(Extracted page text data)

--- --- ---

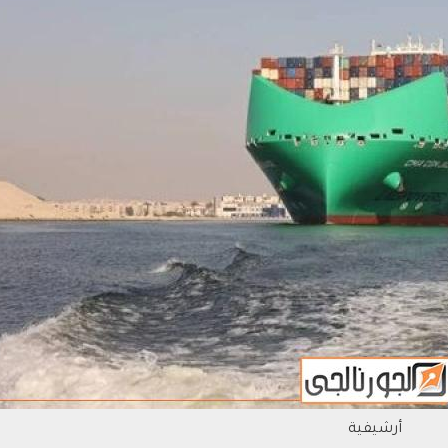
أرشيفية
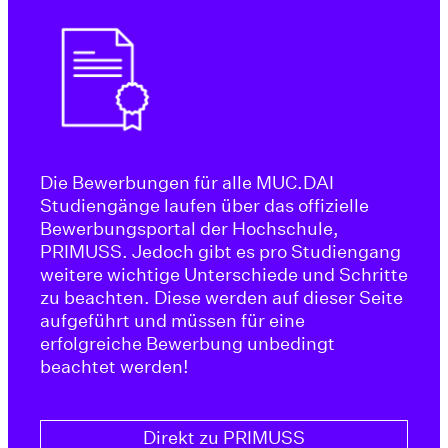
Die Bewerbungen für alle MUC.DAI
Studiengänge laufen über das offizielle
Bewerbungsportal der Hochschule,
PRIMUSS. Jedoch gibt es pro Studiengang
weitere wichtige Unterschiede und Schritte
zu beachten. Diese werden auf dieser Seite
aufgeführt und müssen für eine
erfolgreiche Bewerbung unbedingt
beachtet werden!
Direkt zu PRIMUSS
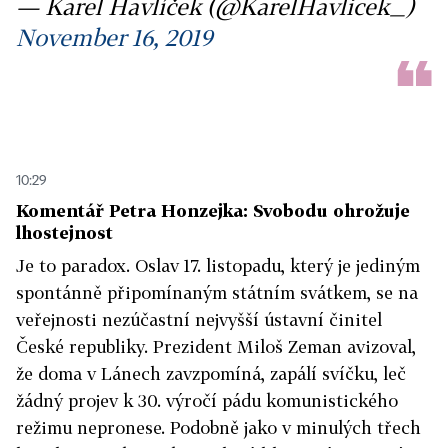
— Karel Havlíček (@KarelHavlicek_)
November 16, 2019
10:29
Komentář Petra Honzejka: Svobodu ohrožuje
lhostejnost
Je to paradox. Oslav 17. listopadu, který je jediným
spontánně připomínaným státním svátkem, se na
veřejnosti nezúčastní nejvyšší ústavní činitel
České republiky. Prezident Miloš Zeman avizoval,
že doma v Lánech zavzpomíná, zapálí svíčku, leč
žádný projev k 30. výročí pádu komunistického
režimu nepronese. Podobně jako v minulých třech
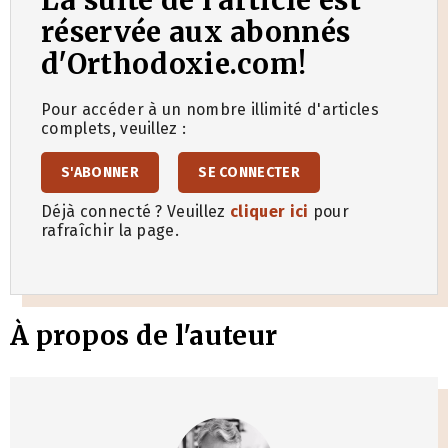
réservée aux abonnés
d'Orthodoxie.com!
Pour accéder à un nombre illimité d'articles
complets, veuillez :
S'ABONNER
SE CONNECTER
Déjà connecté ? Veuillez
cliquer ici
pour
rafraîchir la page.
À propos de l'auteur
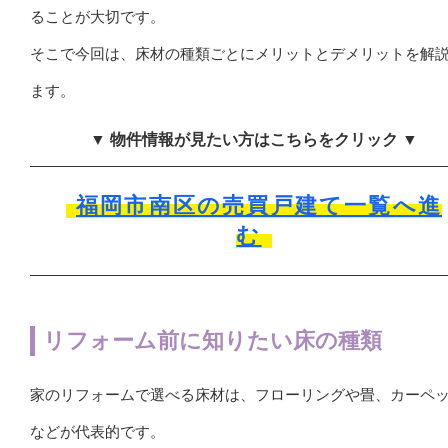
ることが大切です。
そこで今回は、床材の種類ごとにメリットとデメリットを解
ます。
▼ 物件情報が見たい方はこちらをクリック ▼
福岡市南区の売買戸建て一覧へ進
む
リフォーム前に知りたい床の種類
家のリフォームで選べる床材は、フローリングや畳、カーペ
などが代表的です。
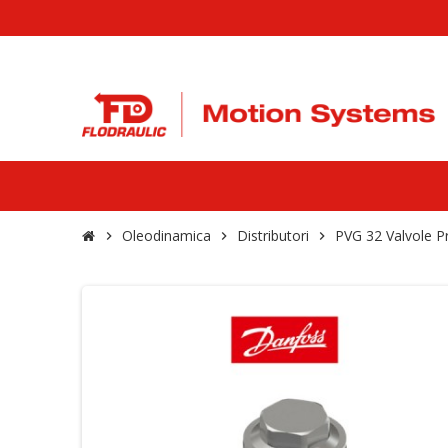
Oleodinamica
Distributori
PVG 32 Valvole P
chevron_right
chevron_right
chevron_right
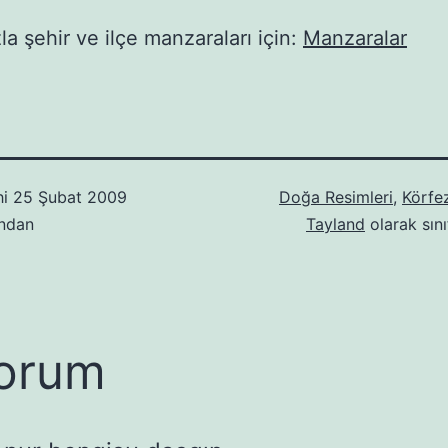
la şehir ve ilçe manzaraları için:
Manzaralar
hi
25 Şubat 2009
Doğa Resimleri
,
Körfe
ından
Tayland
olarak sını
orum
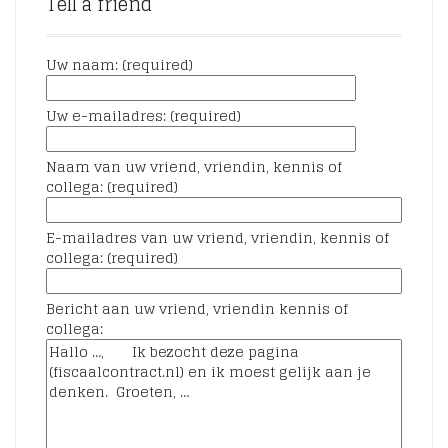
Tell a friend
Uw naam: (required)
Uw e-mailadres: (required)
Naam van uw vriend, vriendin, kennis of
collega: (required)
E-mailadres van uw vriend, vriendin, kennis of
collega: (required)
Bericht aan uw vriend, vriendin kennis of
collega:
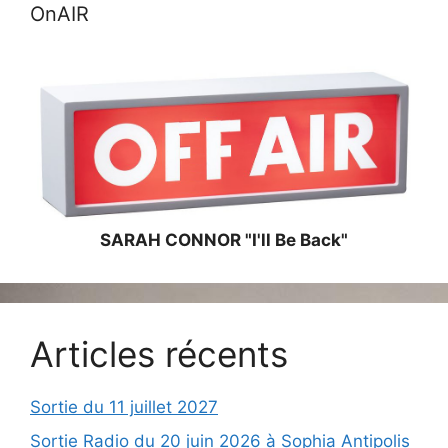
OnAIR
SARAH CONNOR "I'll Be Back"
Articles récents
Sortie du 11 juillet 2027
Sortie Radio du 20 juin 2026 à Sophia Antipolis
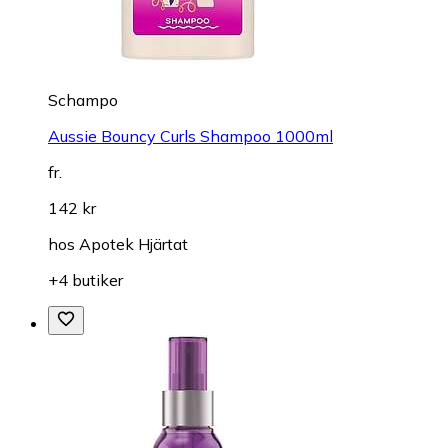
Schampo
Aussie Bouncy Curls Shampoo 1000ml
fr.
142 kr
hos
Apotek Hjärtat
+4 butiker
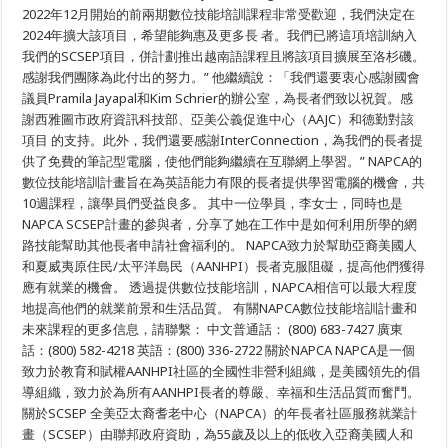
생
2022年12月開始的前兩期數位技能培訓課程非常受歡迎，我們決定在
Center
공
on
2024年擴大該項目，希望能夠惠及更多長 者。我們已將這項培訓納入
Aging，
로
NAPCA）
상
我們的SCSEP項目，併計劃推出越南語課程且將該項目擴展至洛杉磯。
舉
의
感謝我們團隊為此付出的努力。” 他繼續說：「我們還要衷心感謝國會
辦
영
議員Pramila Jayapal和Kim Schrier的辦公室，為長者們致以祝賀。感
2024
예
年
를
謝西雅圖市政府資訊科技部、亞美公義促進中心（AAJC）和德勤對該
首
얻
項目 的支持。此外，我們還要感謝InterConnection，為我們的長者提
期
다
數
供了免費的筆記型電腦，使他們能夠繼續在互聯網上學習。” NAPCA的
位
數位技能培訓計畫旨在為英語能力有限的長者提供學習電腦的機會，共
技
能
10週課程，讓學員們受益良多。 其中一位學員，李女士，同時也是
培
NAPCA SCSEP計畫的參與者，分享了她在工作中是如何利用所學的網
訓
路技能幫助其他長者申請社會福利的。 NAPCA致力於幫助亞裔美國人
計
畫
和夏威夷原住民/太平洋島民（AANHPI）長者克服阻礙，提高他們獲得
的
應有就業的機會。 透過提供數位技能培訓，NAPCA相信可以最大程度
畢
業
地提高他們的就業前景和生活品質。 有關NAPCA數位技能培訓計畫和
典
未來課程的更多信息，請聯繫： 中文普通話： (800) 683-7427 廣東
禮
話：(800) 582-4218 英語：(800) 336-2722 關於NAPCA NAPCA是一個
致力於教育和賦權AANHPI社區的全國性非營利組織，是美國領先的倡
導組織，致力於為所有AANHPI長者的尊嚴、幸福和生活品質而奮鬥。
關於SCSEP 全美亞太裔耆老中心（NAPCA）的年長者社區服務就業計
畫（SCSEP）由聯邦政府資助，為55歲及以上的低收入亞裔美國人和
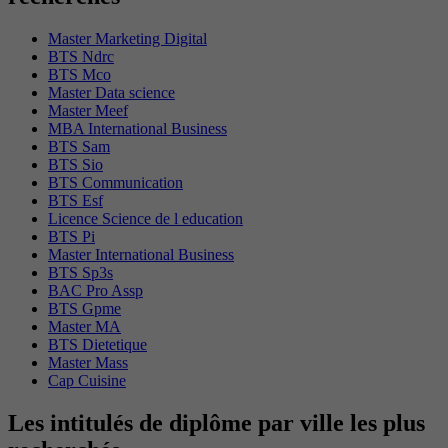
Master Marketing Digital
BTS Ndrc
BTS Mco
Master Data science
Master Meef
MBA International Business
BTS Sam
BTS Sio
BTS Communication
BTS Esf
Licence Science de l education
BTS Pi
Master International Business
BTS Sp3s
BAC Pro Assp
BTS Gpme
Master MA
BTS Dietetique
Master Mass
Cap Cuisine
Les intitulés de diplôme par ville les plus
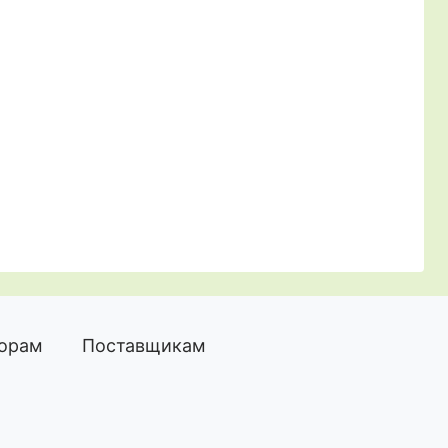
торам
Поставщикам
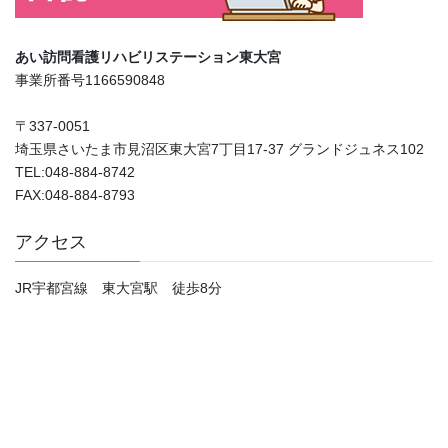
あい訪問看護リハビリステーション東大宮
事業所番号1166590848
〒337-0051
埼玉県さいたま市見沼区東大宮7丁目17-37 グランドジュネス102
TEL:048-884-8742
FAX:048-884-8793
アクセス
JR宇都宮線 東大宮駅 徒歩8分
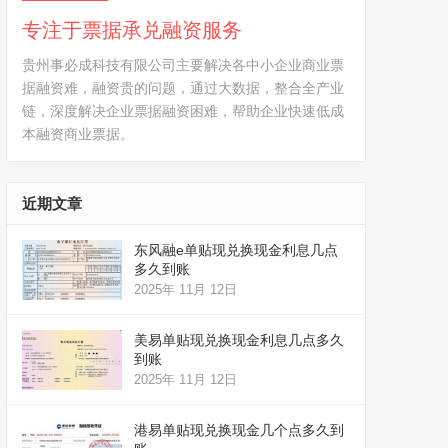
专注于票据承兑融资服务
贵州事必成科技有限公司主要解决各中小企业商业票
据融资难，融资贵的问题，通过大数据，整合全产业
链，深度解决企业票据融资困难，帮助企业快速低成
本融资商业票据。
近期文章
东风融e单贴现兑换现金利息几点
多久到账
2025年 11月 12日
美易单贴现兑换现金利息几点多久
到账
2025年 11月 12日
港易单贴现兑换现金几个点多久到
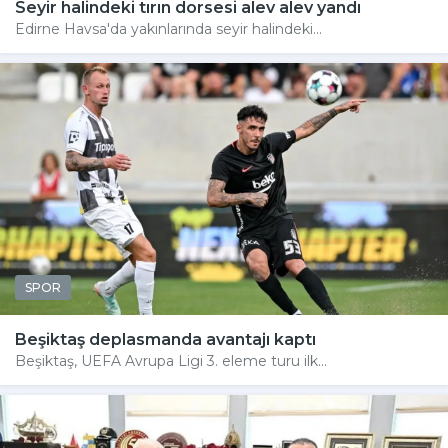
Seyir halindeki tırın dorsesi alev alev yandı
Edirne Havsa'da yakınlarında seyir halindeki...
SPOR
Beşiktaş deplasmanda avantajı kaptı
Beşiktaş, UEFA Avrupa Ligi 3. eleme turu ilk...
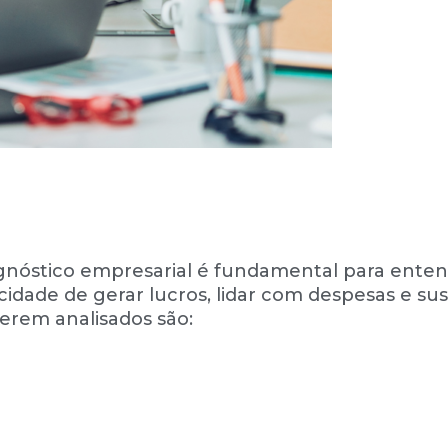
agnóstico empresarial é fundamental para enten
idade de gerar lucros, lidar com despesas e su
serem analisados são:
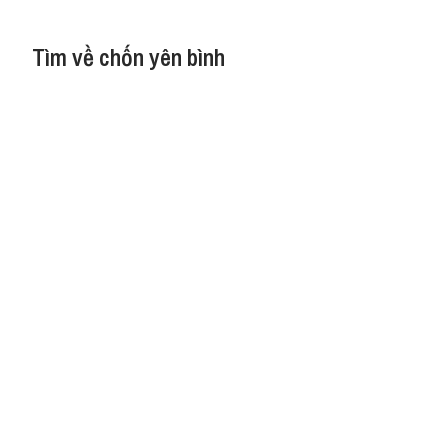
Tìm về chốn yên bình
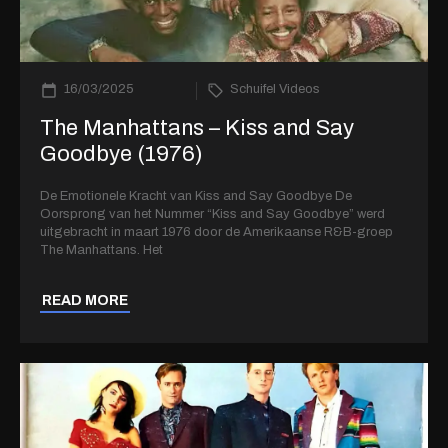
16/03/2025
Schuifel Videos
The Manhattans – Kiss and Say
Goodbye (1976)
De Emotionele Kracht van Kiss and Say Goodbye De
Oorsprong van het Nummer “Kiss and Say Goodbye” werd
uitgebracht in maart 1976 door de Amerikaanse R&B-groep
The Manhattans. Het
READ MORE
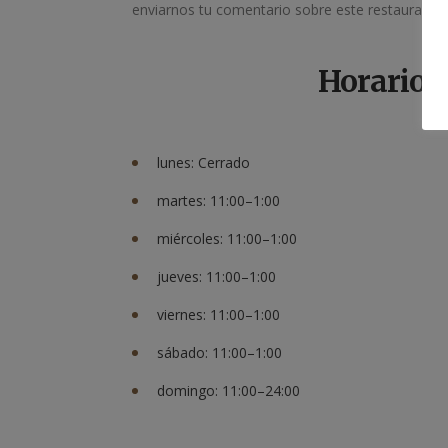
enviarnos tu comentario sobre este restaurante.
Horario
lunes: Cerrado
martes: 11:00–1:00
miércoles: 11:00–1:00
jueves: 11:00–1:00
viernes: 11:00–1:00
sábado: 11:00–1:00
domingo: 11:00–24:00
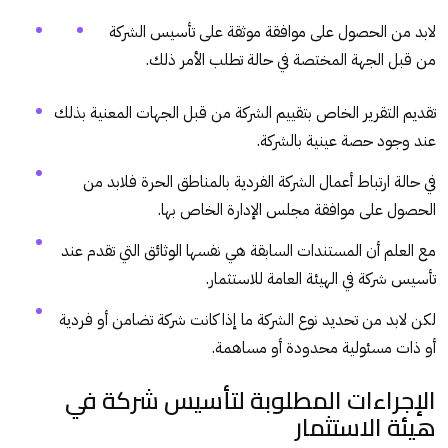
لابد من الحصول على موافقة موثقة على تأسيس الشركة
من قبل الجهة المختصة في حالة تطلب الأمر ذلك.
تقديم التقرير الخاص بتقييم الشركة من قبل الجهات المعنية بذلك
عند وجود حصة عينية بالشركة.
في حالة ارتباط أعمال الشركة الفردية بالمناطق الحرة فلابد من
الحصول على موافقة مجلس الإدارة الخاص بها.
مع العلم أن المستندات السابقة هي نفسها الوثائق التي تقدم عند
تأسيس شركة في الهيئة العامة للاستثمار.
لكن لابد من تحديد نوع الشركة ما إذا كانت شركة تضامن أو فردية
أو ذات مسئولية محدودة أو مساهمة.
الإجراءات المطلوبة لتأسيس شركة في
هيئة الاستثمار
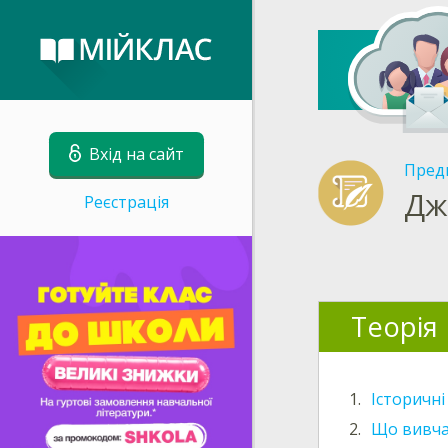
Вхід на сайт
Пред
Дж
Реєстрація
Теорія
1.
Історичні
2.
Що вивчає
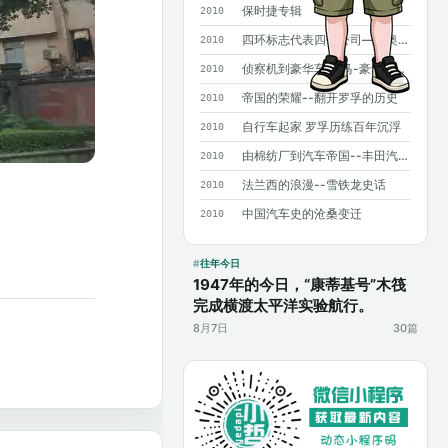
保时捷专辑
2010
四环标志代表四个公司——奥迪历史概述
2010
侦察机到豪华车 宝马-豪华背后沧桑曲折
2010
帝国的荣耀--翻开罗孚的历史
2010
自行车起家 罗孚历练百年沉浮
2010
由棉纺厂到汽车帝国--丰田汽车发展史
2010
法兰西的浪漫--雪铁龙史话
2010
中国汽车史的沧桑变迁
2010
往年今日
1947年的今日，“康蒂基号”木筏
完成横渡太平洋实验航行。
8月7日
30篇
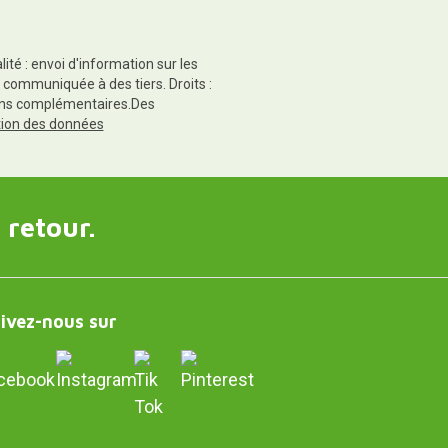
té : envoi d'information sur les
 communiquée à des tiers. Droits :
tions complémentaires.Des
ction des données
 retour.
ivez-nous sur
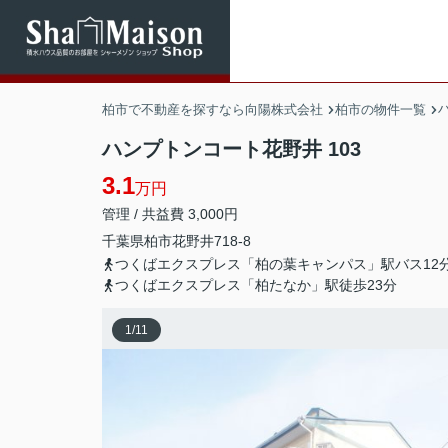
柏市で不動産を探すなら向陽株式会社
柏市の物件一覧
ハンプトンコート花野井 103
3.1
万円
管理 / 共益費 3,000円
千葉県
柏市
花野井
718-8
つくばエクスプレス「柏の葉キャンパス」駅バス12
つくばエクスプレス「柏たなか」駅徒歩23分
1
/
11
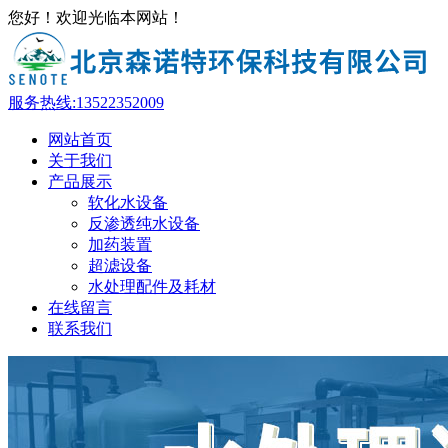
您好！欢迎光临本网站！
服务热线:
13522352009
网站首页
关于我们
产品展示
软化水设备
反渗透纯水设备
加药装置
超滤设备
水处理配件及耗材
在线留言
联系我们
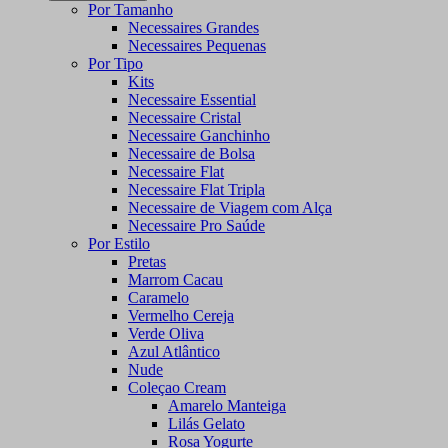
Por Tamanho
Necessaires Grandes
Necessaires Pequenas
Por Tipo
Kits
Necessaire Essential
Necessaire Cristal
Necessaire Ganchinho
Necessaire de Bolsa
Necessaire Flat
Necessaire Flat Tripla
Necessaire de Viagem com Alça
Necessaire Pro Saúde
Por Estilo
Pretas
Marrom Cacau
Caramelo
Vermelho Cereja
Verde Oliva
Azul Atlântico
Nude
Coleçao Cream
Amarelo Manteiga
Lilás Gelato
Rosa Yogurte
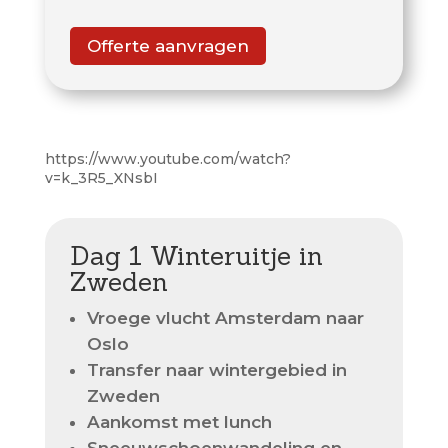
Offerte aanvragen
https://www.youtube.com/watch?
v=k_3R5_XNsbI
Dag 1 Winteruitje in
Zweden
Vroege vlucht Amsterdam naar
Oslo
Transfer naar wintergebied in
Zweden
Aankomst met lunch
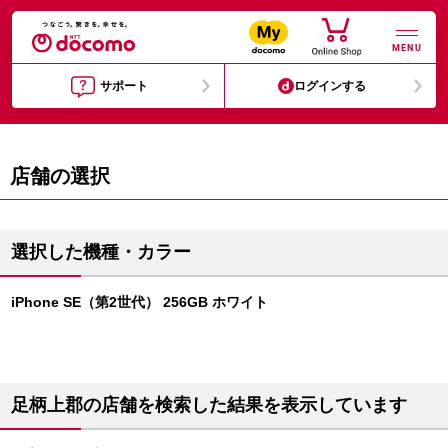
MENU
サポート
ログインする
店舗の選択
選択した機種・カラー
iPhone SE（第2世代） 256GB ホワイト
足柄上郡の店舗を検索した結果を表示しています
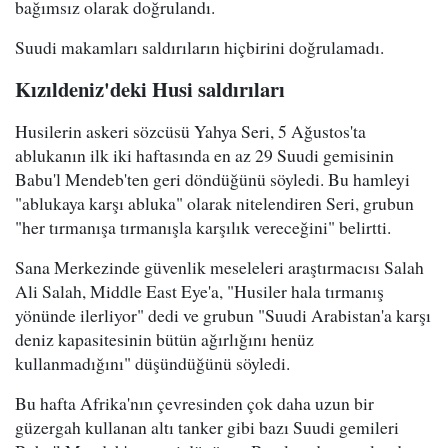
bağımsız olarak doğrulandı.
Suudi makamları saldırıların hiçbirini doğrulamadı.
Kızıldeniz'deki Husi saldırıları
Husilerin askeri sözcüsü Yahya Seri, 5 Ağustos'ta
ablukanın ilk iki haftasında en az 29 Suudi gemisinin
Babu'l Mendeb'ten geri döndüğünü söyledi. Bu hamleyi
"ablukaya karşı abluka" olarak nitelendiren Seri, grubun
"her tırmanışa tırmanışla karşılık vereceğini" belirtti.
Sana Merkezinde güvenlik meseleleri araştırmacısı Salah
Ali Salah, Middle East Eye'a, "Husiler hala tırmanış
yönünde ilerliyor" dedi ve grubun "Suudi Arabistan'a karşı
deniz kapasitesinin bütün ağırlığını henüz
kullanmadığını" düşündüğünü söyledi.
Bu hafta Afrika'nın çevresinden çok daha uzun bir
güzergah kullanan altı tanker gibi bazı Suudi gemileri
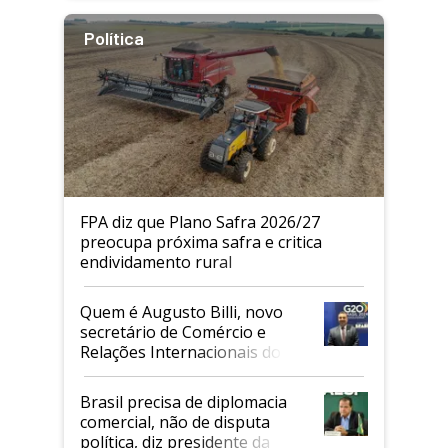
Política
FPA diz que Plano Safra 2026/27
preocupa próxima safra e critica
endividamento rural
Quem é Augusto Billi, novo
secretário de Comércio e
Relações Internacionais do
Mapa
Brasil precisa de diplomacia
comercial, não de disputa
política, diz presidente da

--- --- ---

▶ [What is being asked]:
Check each line above for the string "kennis" and show the ones that have it.

▶ [Exercise solution]:
Naam van uw vriend, vriendin, kennis of
E-mailadres van uw vriend, vriendin, kennis of
Bericht aan uw vriend, vriendin kennis of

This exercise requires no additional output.